Dr. Mariana Velasco Rivera

Dr. Mariana Velasco Rivera was a postdoctoral research fellow under the Alexander von Humboldt Chair of Comparative Constitutionalism held by Prof. Dr. Ran Hirschl at the University of Göttingen and a guest researcher at the Max Planck Fellow Group in Comparative Constitutionalism.


CV

Dr. Velasco Rivera holds a J.S.D. (expected 2019) and an LL.M. from Yale Law School, and an LL.B. from Instituto Tecnológico Autónomo de México (ITAM). In 2016-2017 she was a Yale Fox International Fellow and a visiting researcher at the Center for Global Constitutionalism at the WZB Berlin Social Science Center. From 2010 to 2014 she clerked at the Mexican Supreme Court and was a teaching assistant at Centro de Investigación y Docencia Económicas (CIDE).


Research Interests

Dr. Velasco Rivera’s research interests include comparative constitutional law and politics as well as constitutional theory.

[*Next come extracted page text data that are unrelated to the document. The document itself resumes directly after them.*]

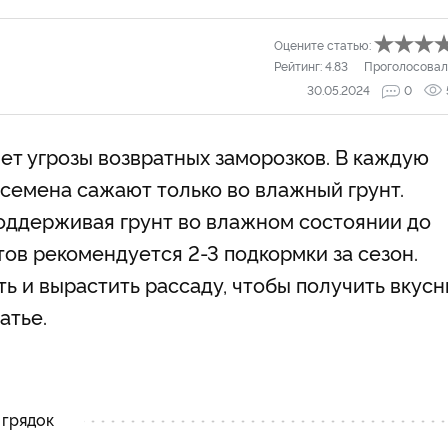
Оцените статью:
Рейтинг:
4.83
Проголосовал
30.05.2024
0
нет угрозы возвратных заморозков. В каждую
 семена сажают только во влажный грунт.
поддерживая грунт во влажном состоянии до
ов рекомендуется 2-3 подкормки за сезон.
ть и вырастить рассаду, чтобы получить вкус
атье.
 грядок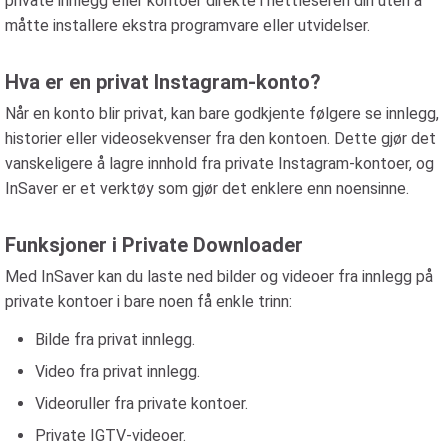
private innlegg eller kontoer direkte i nettleseren din uten å
måtte installere ekstra programvare eller utvidelser.
Hva er en privat Instagram-konto?
Når en konto blir privat, kan bare godkjente følgere se innlegg,
historier eller videosekvenser fra den kontoen. Dette gjør det
vanskeligere å lagre innhold fra private Instagram-kontoer, og
InSaver er et verktøy som gjør det enklere enn noensinne.
Funksjoner i Private Downloader
Med InSaver kan du laste ned bilder og videoer fra innlegg på
private kontoer i bare noen få enkle trinn:
Bilde fra privat innlegg.
Video fra privat innlegg.
Videoruller fra private kontoer.
Private IGTV-videoer.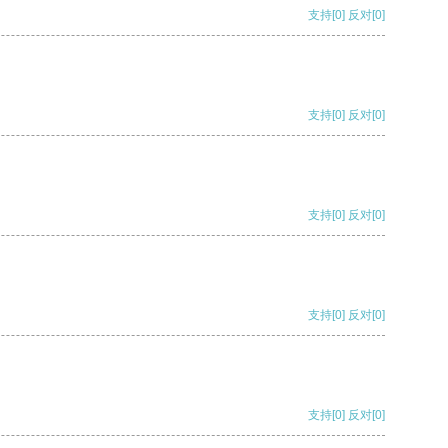
支持
[0]
反对
[0]
支持
[0]
反对
[0]
支持
[0]
反对
[0]
支持
[0]
反对
[0]
支持
[0]
反对
[0]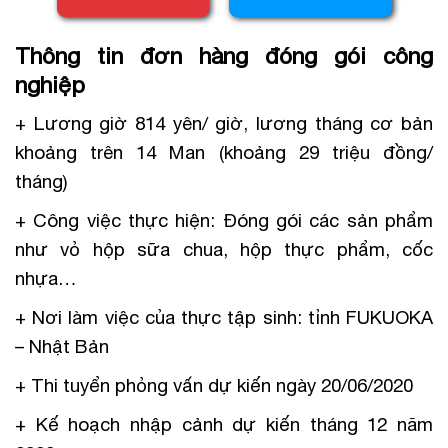
Thông tin đơn hàng đóng gói công
nghiệp
+ Lương giờ 814 yên/ giờ, lương tháng cơ bản
khoảng trên 14 Man (khoảng 29 triệu đồng/
tháng)
+ Công việc thực hiện: Đóng gói các sản phẩm
như vỏ hộp sữa chua, hộp thực phẩm, cốc
nhựa…
+ Nơi làm việc của thực tập sinh: tỉnh FUKUOKA
– Nhật Bản
+ Thi tuyển phỏng vấn dự kiến ngày 20/06/2020
+ Kế hoạch nhập cảnh dự kiến tháng 12 năm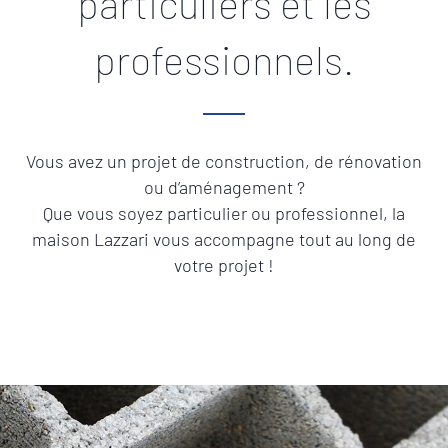
particuliers et les
professionnels.
Vous avez un projet de construction, de rénovation
ou d’aménagement ?
Que vous soyez particulier ou professionnel, la
maison Lazzari vous accompagne tout au long de
votre projet !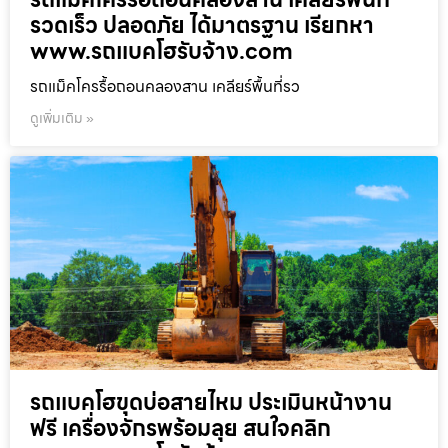
รวดเร็ว ปลอดภัย ได้มาตรฐาน เรียกหา
www.รถแบคโฮรับจ้าง.com
รถแม็คโครรื้อถอนคลองสาน เคลียร์พื้นที่รว
ดูเพิ่มเติม »
รถแบคโฮขุดบ่อสายไหม ประเมินหน้างาน
ฟรี เครื่องจักรพร้อมลุย สนใจคลิก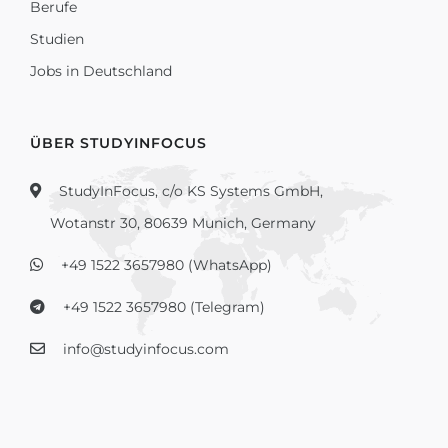
Berufe
Studien
Jobs in Deutschland
ÜBER STUDYINFOCUS
StudyInFocus, c/o KS Systems GmbH,
Wotanstr 30, 80639 Munich, Germany
+49 1522 3657980 (WhatsApp)
+49 1522 3657980 (Telegram)
info@studyinfocus.com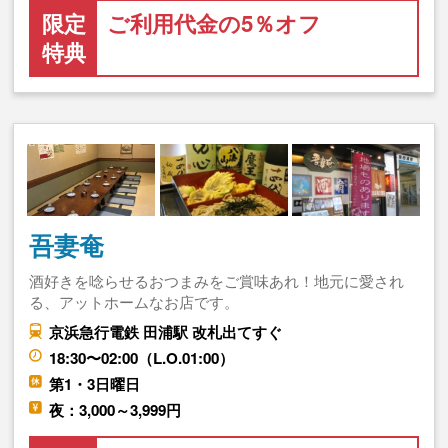
限定
ご利用代金の5％オフ
特典
吾妻奄
酒好きを唸らせるおつまみをご賞味あれ！地元に愛され
る、アットホームなお店です。
京浜急行電鉄 田浦駅 改札出てすぐ
18:30〜02:00（L.O.01:00）
第1・3日曜日
夜：3,000～3,999円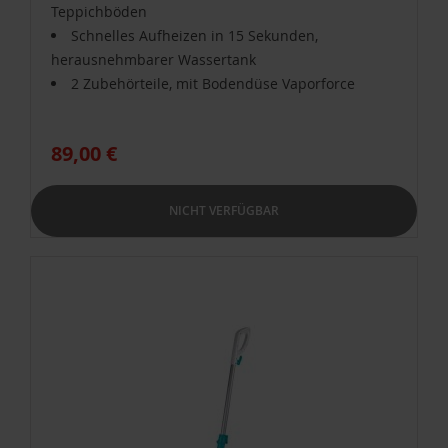
Teppichböden
Schnelles Aufheizen in 15 Sekunden,
herausnehmbarer Wassertank
2 Zubehörteile, mit Bodendüse Vaporforce
89,00 €
NICHT VERFÜGBAR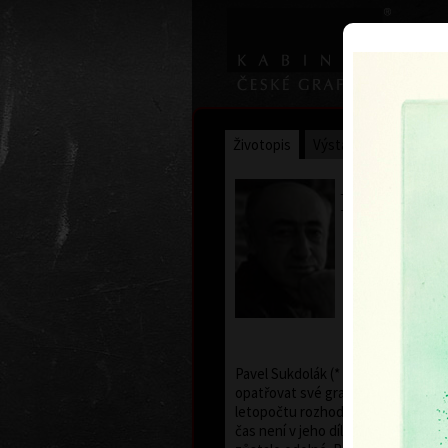
Životopis
Výstavy
Ocenění
Pavel Suk
* 21.9.1925 †
Pavel Sukdolák (* 21. 9. 1925) nem
opatřovat své grafické listy datem
letopočtu rozhodující význam. Je pr
čas není v jeho díle znatelný, vůč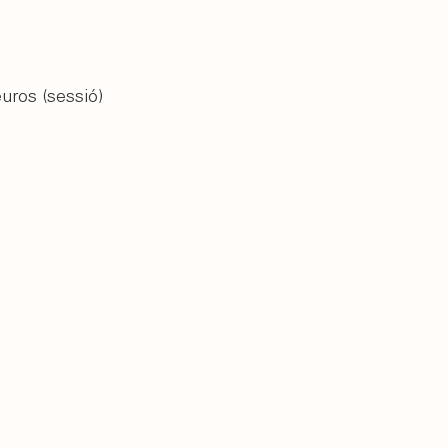
euros (sessió)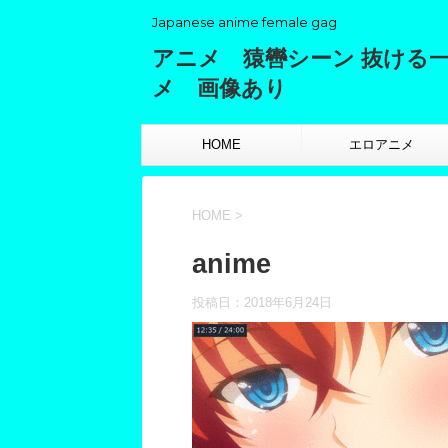
Japanese anime female gag
アニメ 猿轡シーン 抜ける
メ 画像あり
HOME
エロアニメ
HOME
>
anime
投稿日：
2018年6月24日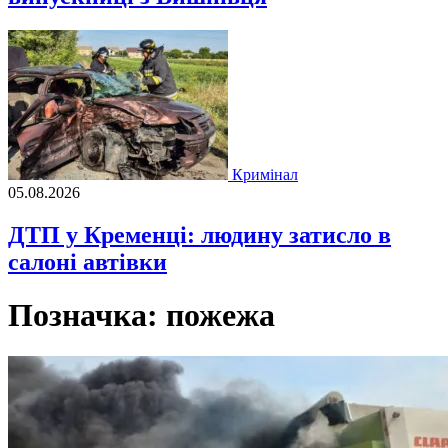
Кримінал
05.08.2026
ДТП у Кременці: людину затисло в
салоні автівки
Позначка:
пожежа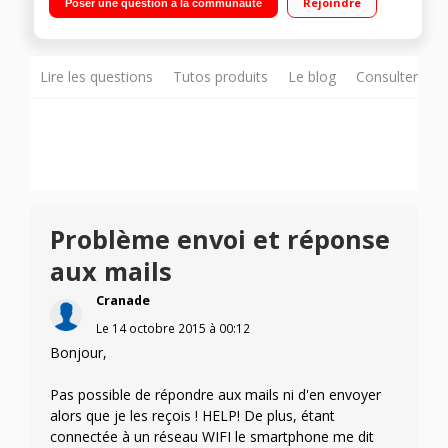
Rejoindre
Poser une question à la communauté
1,7 GHz - Mémoire 8Go - RAM 1,5Go Appareil photo 8 Mpixels -
Vidéo Full HD (1080p)
Lire les questions
Tutos produits
Le blog
Consulter sur
Problème envoi et réponse
aux mails
Cranade
Le
14 octobre 2015
à
00:12
Bonjour,
Pas possible de répondre aux mails ni d'en envoyer
alors que je les reçois ! HELP! De plus, étant
connectée à un réseau WIFI le smartphone me dit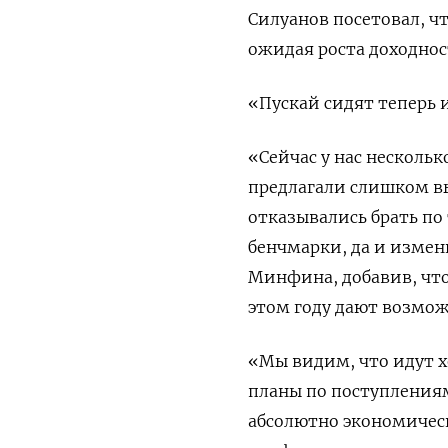
Силуанов посетовал, ч
ожидая роста доходнос
«Пускай сидят теперь 
«Сейчас у нас несколь
предлагали слишком в
отказывались брать по
бенчмарки, да и измени
Минфина, добавив, чт
этом году дают возмож
«Мы видим, что идут 
планы по поступлениям
абсолютно экономическ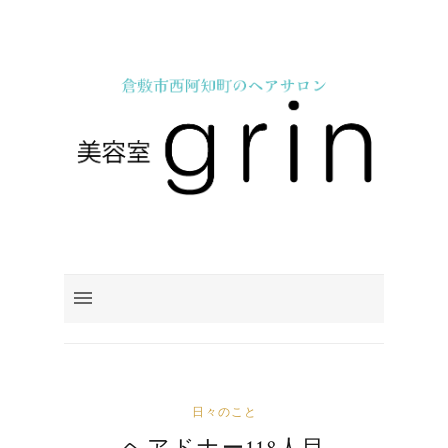
日々のこと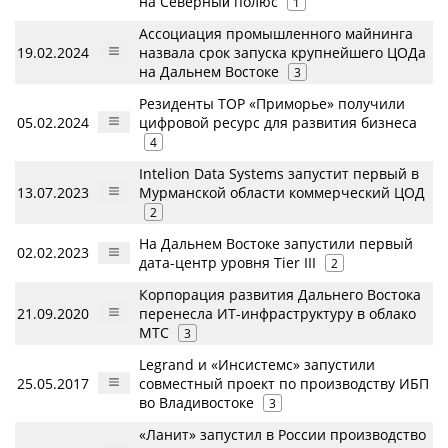
на Северный̆ полюс
1
Ассоциация промышленного майнинга
19.02.2024
назвала срок запуска крупнейшего ЦОДа
на Дальнем Востоке
3
Резиденты ТОР «Приморье» получили
05.02.2024
цифровой ресурс для развития бизнеса
4
Intelion Data Systems запустит первый в
13.07.2023
Мурманской области коммерческий ЦОД
2
На Дальнем Востоке запустили первый
02.02.2023
дата-центр уровня Tier III
2
Корпорация развития Дальнего Востока
21.09.2020
перенесла ИТ-инфраструктуру в облако
МТС
3
Legrand и «Инсистемс» запустили
25.05.2017
совместный проект по производству ИБП
во Владивостоке
3
«Ланит» запустил в России производство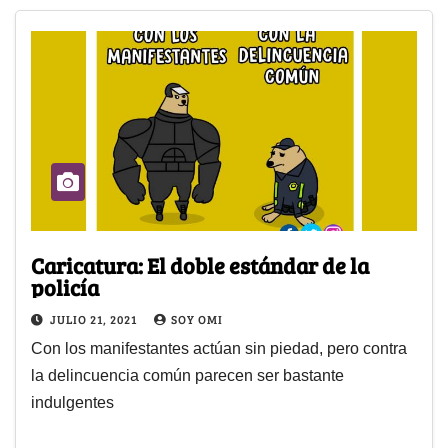
Caricatura: El doble estándar de la
policía
JULIO 21, 2021
SOY OMI
Con los manifestantes actúan sin piedad, pero contra
la delincuencia común parecen ser bastante
indulgentes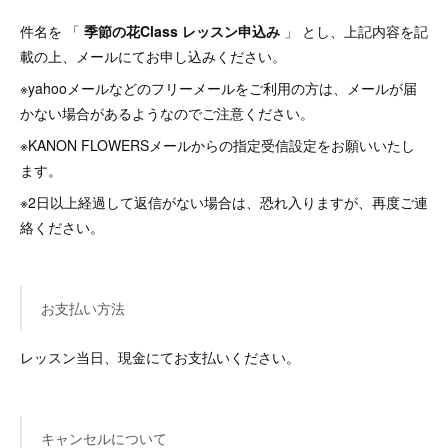
件名を 「
季節の花Class レッスン申込み
」 とし、上記内容を記
載の上、メールにてお申し込みください。
※yahooメールなどのフリーメールをご利用の方は、メールが届
かない場合があるようなのでご注意ください。
※KANON FLOWERSメールからの指定受信設定をお願いいたし
ます。
※2日以上経過して返信がない場合は、恐れ入りますが、再度ご連
絡ください。
お支払い方法
レッスン当日、現金にてお支払いください。
キャンセルについて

In her doctoral dissertation, she developed a theory of constitutional change that explains the reasons for Mexico’s high formal amendment rate between 1917 and 2017. Said theory is based on the notion of the political construction of amendment difficulty. This notion’s core idea is that amendment difficulty is not institutionally determined, but that it depends on factors such as the party system, constitutional culture, and decisions by key political actors.

Her current research is focused on applying her theory of constitutional change to different case studies such as the United States.